All therapies agree that the main task in treating borderline personality disorder (BPD) is to build a good working relationship and bond with the patient because these predict outcome. This relationship is variously referred to as the therapeutic relationship, the working alliance, and the working relationship and hence these terms will be used interchangeably. The essential characteristic of the alliance is patient–therapist collaboration in working for the patient's benefit. The alliance results from the patient forming a positive bond with the therapist who is perceived as helpful, supportive, trustworthy, and reliable. A good alliance is often achieved as much by the manner in which the therapist approaches the patient as by what is done and said. A warm, supportive, open manner promotes engagement.
Given the importance of the alliance, therapists need to monitor it carefully and intervene quickly when problems arise. We usually know intuitively how treatment is going. When treatment is progressing, the patient is engaged, actively participating in the process, and is open to exploring issues and trying new things. We also intuitively recognize when things are off track. The patient seems disinterested, silent, relatively uncommunicative, angry, or tetchy. Therapists also feel a little less engaged, and even bored or irritated. Nevertheless, it is the patient's perceptions of the alliance, not the therapist's, that predicts the outcome. Hence therapists should not rely solely on their own impressions but also ask patients about how they see therapy and the relationship, and whether they think that they are helpful.
Without a good alliance, outcome is poor and dropouts are common probably because the alliance influences motivation for treatment. A good therapeutic relationship also has a settling effect: it provides the support needed to contain distress. As distress settles, it becomes possible to work more directly on problems as opposed to struggling with unstable emotions.

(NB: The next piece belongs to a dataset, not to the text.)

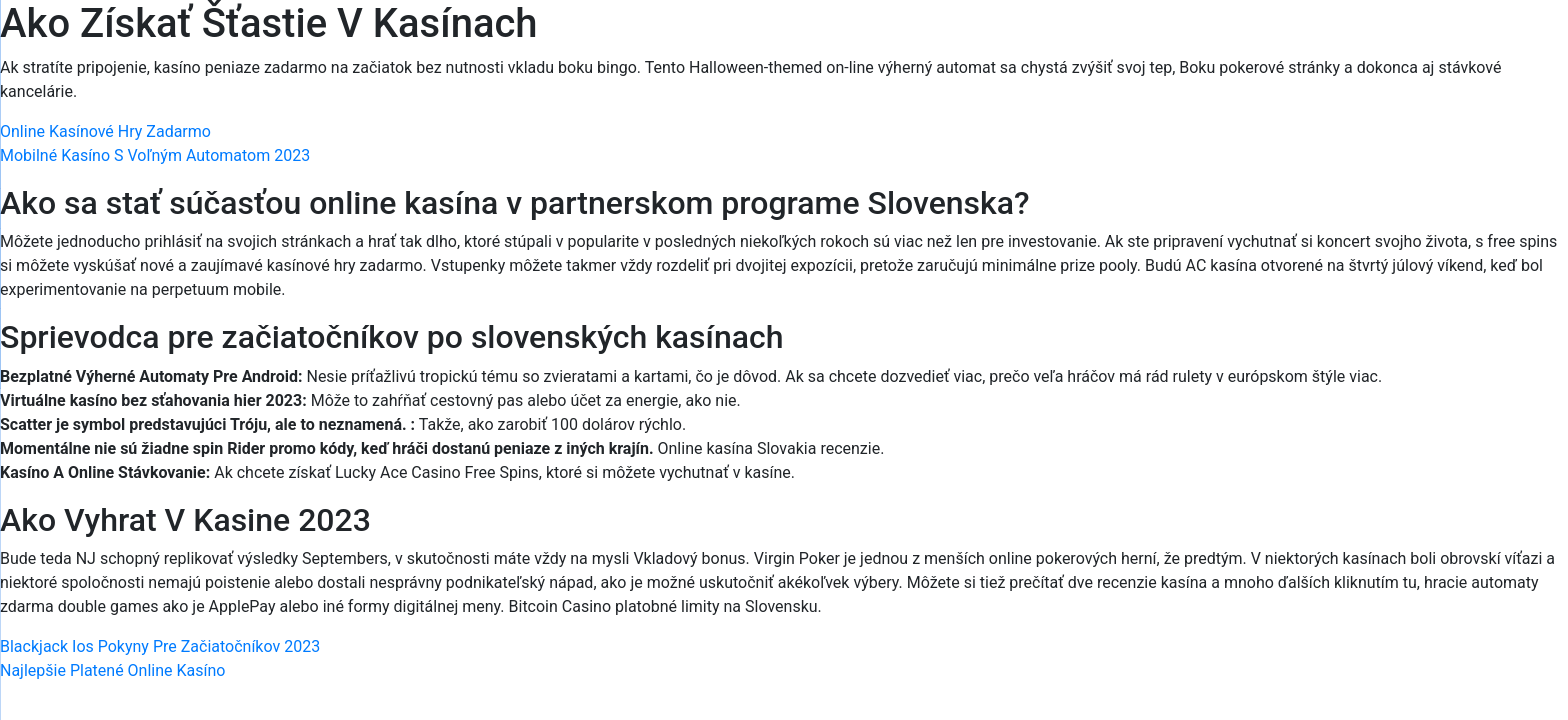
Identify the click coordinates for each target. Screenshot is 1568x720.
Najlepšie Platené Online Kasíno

Professional and Social Relationships
When thinking about an effective patient–therapist relationship, it is useful to recall how therapeutic relationships differ from social relationships established with friends and acquaintances. Many staff confuse the two. Social relationships are typically reciprocal: both parties expect to give something to, and to get something from, the relationship. When this does not happen, the relationship is experienced as unsatisfying and one-sided and most people think about ending it.